--- ACTION ITEM ---
Starting at the line that contains "Pikutipi, Isabelle Gauthier" and ending at the line that contains "el pasado año", the lines below are to be given again exactly, with nothing added.

Entries taken from a collection
──────────────────────────────

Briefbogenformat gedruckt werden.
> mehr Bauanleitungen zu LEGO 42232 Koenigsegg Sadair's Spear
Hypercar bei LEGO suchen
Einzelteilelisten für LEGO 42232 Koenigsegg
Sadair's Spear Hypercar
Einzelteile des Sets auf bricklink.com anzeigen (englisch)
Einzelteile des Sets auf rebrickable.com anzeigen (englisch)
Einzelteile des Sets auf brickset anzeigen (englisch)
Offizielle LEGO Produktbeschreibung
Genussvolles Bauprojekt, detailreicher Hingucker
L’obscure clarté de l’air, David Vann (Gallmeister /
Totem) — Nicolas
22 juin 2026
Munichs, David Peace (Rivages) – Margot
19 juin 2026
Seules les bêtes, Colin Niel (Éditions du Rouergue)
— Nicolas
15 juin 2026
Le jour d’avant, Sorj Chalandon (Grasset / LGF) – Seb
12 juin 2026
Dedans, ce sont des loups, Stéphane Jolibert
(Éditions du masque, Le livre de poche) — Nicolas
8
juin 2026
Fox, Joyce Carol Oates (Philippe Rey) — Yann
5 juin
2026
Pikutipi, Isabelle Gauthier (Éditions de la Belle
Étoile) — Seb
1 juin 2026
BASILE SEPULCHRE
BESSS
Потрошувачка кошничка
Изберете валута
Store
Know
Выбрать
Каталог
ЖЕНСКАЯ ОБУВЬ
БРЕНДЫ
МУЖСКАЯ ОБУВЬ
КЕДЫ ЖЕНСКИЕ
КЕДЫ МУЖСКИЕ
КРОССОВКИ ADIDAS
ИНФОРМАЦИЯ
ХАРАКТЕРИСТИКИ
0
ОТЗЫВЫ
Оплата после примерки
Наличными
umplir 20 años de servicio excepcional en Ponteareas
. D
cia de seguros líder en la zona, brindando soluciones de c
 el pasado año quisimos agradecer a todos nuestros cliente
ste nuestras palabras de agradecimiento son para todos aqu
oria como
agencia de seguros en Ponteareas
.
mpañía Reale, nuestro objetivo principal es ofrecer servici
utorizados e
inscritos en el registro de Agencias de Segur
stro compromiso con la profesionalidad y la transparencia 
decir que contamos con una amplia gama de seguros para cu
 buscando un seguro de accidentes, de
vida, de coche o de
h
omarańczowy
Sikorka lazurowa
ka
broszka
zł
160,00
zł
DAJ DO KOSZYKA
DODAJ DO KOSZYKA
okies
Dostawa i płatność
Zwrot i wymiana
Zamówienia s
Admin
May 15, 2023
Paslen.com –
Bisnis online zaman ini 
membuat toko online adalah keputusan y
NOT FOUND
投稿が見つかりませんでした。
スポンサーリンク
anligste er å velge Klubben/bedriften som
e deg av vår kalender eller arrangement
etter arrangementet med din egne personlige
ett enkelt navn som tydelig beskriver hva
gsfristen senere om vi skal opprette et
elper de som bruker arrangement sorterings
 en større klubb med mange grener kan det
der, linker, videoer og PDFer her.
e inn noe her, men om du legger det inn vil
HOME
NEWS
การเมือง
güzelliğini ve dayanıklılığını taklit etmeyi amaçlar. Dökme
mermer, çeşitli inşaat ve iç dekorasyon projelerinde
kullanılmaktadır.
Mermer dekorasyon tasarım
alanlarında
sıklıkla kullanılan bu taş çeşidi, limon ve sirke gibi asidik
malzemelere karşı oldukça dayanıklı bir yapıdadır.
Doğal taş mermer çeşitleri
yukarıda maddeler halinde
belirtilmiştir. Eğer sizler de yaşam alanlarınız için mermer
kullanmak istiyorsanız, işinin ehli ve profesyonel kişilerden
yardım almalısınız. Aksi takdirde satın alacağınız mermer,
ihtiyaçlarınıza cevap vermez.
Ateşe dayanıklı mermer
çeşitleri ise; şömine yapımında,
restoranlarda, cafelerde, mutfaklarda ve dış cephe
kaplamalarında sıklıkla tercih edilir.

──────────────────────────────

--- ANSWER SPACE ---
Pikutipi, Isabelle Gauthier (Éditions de la Belle
Étoile) — Seb
1 juin 2026
BASILE SEPULCHRE
BESSS
Потрошувачка кошничка
Изберете валута
Store
Know
Выбрать
Каталог
ЖЕНСКАЯ ОБУВЬ
БРЕНДЫ
МУЖСКАЯ ОБУВЬ
КЕДЫ ЖЕНСКИЕ
КЕДЫ МУЖСКИЕ
КРОССОВКИ ADIDAS
ИНФОРМАЦИЯ
ХАРАКТЕРИСТИКИ
0
ОТЗЫВЫ
Оплата после примерки
Наличными
umplir 20 años de servicio excepcional en Ponteareas
. D
cia de seguros líder en la zona, brindando soluciones de c
 el pasado año quisimos agradecer a todos nuestros cliente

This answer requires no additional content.